(Stored records)
- - -

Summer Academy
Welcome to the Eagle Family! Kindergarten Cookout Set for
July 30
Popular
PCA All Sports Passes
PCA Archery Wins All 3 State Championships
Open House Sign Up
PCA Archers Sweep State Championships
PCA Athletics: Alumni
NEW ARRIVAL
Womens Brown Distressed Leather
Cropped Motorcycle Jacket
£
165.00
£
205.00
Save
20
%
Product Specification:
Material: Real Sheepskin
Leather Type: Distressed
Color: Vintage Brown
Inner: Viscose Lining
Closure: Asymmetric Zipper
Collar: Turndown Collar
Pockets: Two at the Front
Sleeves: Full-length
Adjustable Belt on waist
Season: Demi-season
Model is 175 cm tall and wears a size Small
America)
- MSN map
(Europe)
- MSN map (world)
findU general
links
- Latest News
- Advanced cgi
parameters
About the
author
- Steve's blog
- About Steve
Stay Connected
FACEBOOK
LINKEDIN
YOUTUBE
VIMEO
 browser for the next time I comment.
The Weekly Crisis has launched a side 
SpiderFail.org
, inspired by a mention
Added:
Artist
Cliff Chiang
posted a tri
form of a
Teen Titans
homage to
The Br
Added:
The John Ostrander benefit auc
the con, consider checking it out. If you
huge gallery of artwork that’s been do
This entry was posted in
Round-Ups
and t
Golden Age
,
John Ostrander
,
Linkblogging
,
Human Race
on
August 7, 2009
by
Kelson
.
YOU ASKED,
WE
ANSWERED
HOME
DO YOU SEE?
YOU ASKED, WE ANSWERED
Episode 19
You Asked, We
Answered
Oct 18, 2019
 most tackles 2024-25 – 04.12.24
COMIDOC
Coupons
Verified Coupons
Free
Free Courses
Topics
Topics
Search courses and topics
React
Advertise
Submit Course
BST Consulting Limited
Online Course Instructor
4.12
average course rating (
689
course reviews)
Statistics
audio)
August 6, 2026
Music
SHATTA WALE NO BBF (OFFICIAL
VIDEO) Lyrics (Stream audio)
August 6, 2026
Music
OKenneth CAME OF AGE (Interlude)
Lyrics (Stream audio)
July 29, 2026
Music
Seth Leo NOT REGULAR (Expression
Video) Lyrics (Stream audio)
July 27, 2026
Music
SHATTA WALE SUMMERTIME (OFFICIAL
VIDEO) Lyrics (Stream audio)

- - -

## Problem statement
Write out each entry again, word for word.

## Reply
Summer Academy
Welcome to the Eagle Family! Kindergarten Cookout Set for
July 30
Popular
PCA All Sports Passes
PCA Archery Wins All 3 State Championships
Open House Sign Up
PCA Archers Sweep State Championships
PCA Athletics: Alumni
NEW ARRIVAL
Womens Brown Distressed Leather
Cropped Motorcycle Jacket
£
165.00
£
205.00
Save
20
%
Product Specification:
Material: Real Sheepskin
Leather Type: Distressed
Color: Vintage Brown
Inner: Viscose Lining
Closure: Asymmetric Zipper
Collar: Turndown Collar
Pockets: Two at the Front
Sleeves: Full-length
Adjustable Belt on waist
Season: Demi-season
Model is 175 cm tall and wears a size Small
America)
- MSN map
(Europe)
- MSN map (world)
findU general
links
- Latest News
- Advanced cgi
parameters
About the
author
- Steve's blog
- About Steve
Stay Connected
FACEBOOK
LINKEDIN
YOUTUBE
VIMEO
 browser for the next time I comment.
The Weekly Crisis has launched a side 
SpiderFail.org
, inspired by a mention
Added:
Artist
Cliff Chiang
posted a tri
form of a
Teen Titans
homage to
The Br
Added:
The John Ostrander benefit auc
the con, consider checking it out. If you
huge gallery of artwork that’s been do
This entry was posted in
Round-Ups
and t
Golden Age
,
John Ostrander
,
Linkblogging
,
Human Race
on
August 7, 2009
by
Kelson
.
YOU ASKED,
WE
ANSWERED
HOME
DO YOU SEE?
YOU ASKED, WE ANSWERED
Episode 19
You Asked, We
Answered
Oct 18, 2019
 most tackles 2024-25 – 04.12.24
COMIDOC
Coupons
Verified Coupons
Free
Free Courses
Topics
Topics
Search courses and topics
React
Advertise
Submit Course
BST Consulting Limited
Online Course Instructor
4.12
average course rating (
689
course reviews)
Statistics
audio)
August 6, 2026
Music
SHATTA WALE NO BBF (OFFICIAL
VIDEO) Lyrics (Stream audio)
August 6, 2026
Music
OKenneth CAME OF AGE (Interlude)
Lyrics (Stream audio)
July 29, 2026
Music
Seth Leo NOT REGULAR (Expression
Video) Lyrics (Stream audio)
July 27, 2026
Music
SHATTA WALE SUMMERTIME (OFFICIAL
VIDEO) Lyrics (Stream audio)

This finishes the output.